Précisées par la littérature scientifique, les propriétés médicinales de l’huile essentielle de cannelle de Madagascar sont celles de ses 4 principaux composés organiques volatils (COV) :

Le 1,8-cinéole :

     - anti-catarrhal, expectorant, via la stimulation des glandes à mucine,
     - antitussif,
     - antiviral, via la potentialisation de la réponse antivirale médiée par le facteur 3 de régulation de l’interféron (IRF3) [Müller, 2020]; via l’inhibition d’une protéinase virale [Sharma,2020]

     - antibactérien,
     - anti-neurodégénératif, via l’inhibition de l’acétylcholinestérase,

     - anti-inflammatoire, via l’inhibition du facteur de transcription NFkB

Le (+)-limonène :

     - antitoxique, anticarcinogénique [De Olivera, 1997],
     - antiviral (virus de l’herpès Herpes simplex),
     - anti-neurodégénératif, via l’inhibition de l’acétylcholinestérase,
     - anti-inflammatoire, via l’inhibition des COX-1 et -2,
     - antitumoral par ses dérivés métaboliques hépatiques [Philips, 1995].

Le sabinène :

     - antiseptique, bactéricide (Helicobacter pylori), virucide, fongicide et parasiticide,
     - anti-inflammatoire, via l’inhibition modérée de la phagocytose d’environ 40 % à 44 µg /ml,
     - anti-oedémateux, phlébo- et lymphotonique.

L’α-terpinéol :

     - antimicrobien
     - analgésique, anesthésique

 

Des facettes médicinales encore trop méconnues

A Madagascar, les feuilles de l’arbre sont utilisées empiriquement par les tradipraticiens, pour traiter en particuliers certaines maladies respiratoires et digestives.

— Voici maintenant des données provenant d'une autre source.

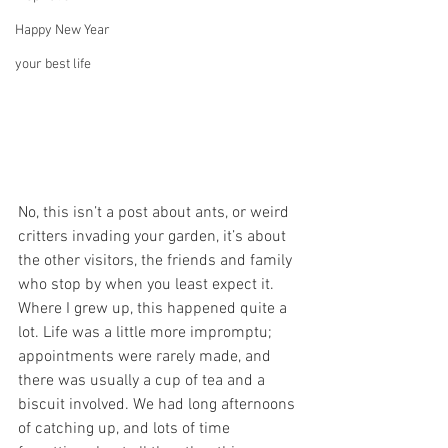
Happy New Year
your best life
No, this isn’t a post about ants, or weird 
critters invading your garden, it’s about 
the other visitors, the friends and family 
who stop by when you least expect it.
Where I grew up, this happened quite a 
lot. Life was a little more impromptu; 
appointments were rarely made, and 
there was usually a cup of tea and a 
biscuit involved. We had long afternoons 
of catching up, and lots of time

Au regard des avancées scientifiques, l’huile essentielle de cannelle de Madagascar fait preuve d’une valeur thérapeutique variable et souvent élevée, bien au-delà des affections courantes auxquelles elle est souvent cantonnée par méconnaissance. Cela justifie son utilisation potentielle par les professionnels de santé sur un large spectre d’affections plus large que l’on ne lit souvent.

     - Les affections des voies respiratoires hautes et basses : rhinites virales, grippes, sinusites, otites, bronchiolites virales du nourrisson (à dose infime, sous la responsabilité d’un médecin), bronchites et pneumonies virales et bactériennes [Fischer,2013].

     - Les affections digestives : gingivites, aphtes, abcès dentaires, angines, amibiases, diarrhées, dysenteries.

     - Les affections uro-génitales : cystites, urétrites, vaginites, leucorrhées.

     - Les affections neuropsychiques : maladie d’Alzheimer, asthénies, dépressions nerveuses.

     - Les affections cutanées : mycoses, parasitoses (acariens), cicatrices, vergetures.

 

Repères pour l’utilisation

Les voies d’utilisation conseillées sont classiques :

     - Voie respiratoire avec un inhalateur ou un diffuseur d’arôme.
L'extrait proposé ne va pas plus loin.